EXTRACTED DATA:
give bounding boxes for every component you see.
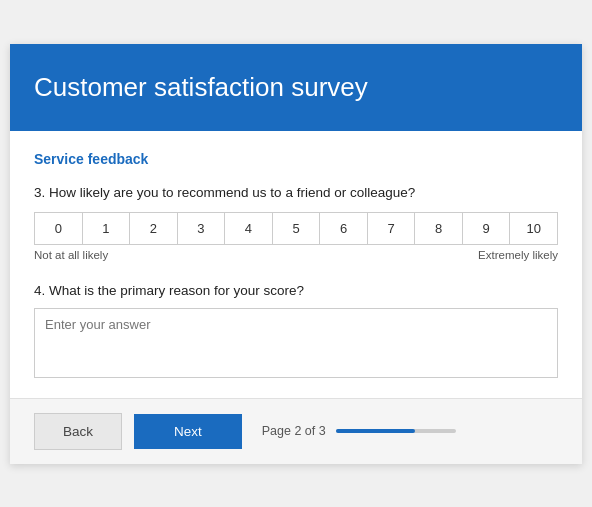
- survey-container: Customer satisfaction survey Service fee…: [10, 44, 582, 464]
- scale-item-5[interactable]: 5: [273, 213, 321, 244]
- scale-item-9[interactable]: 9: [463, 213, 511, 244]
- survey-header: Customer satisfaction survey: [10, 44, 582, 131]
- scale-label-right: Extremely likely: [478, 249, 558, 261]
- scale-item-6[interactable]: 6: [320, 213, 368, 244]
- scale-item-7[interactable]: 7: [368, 213, 416, 244]
- scale-rating: 0 1 2 3 4 5 6 7 8 9 10: [34, 212, 558, 245]
- scale-labels: Not at all likely Extremely likely: [34, 249, 558, 261]
- scale-label-left: Not at all likely: [34, 249, 108, 261]
- answer-textarea[interactable]: [34, 308, 558, 378]
- scale-item-4[interactable]: 4: [225, 213, 273, 244]
- progress-bar-fill: [336, 429, 415, 433]
- scale-item-1[interactable]: 1: [83, 213, 131, 244]
- page-text: Page 2 of 3: [262, 424, 326, 438]
- survey-body: Service feedback 3. How likely are you t…: [10, 131, 582, 398]
- question-3-text: 3. How likely are you to recommend us to…: [34, 185, 558, 200]
- scale-item-10[interactable]: 10: [510, 213, 557, 244]
- page-indicator: Page 2 of 3: [262, 424, 456, 438]
- scale-item-3[interactable]: 3: [178, 213, 226, 244]
- survey-footer: Back Next Page 2 of 3: [10, 398, 582, 464]
- next-button[interactable]: Next: [134, 414, 242, 449]
- scale-item-0[interactable]: 0: [35, 213, 83, 244]
- progress-bar-track: [336, 429, 456, 433]
- back-button[interactable]: Back: [34, 413, 122, 450]
- survey-title: Customer satisfaction survey: [34, 72, 558, 103]
- scale-item-2[interactable]: 2: [130, 213, 178, 244]
- question-4-text: 4. What is the primary reason for your s…: [34, 283, 558, 298]
- scale-item-8[interactable]: 8: [415, 213, 463, 244]
- section-title: Service feedback: [34, 151, 558, 167]
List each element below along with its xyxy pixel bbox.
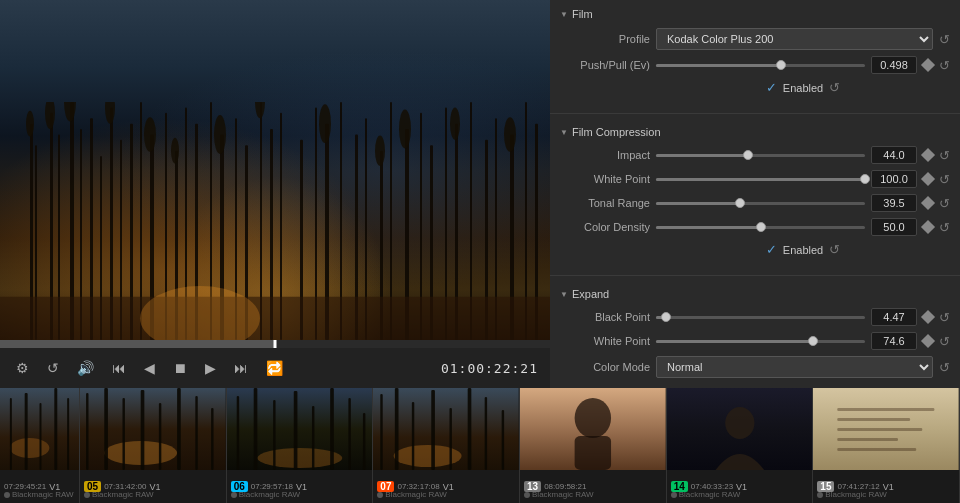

EXERCISE REQUIREMENTS:
Check each line of the records above for the string "Page", and report every line that has it.

ANSWER TO THIS PROBLEM:
- page-text: Page 2 of 3: [262, 424, 326, 438]
- page-indicator: Page 2 of 3: [262, 424, 456, 438]
- survey-footer: Back Next Page 2 of 3: [10, 398, 582, 464]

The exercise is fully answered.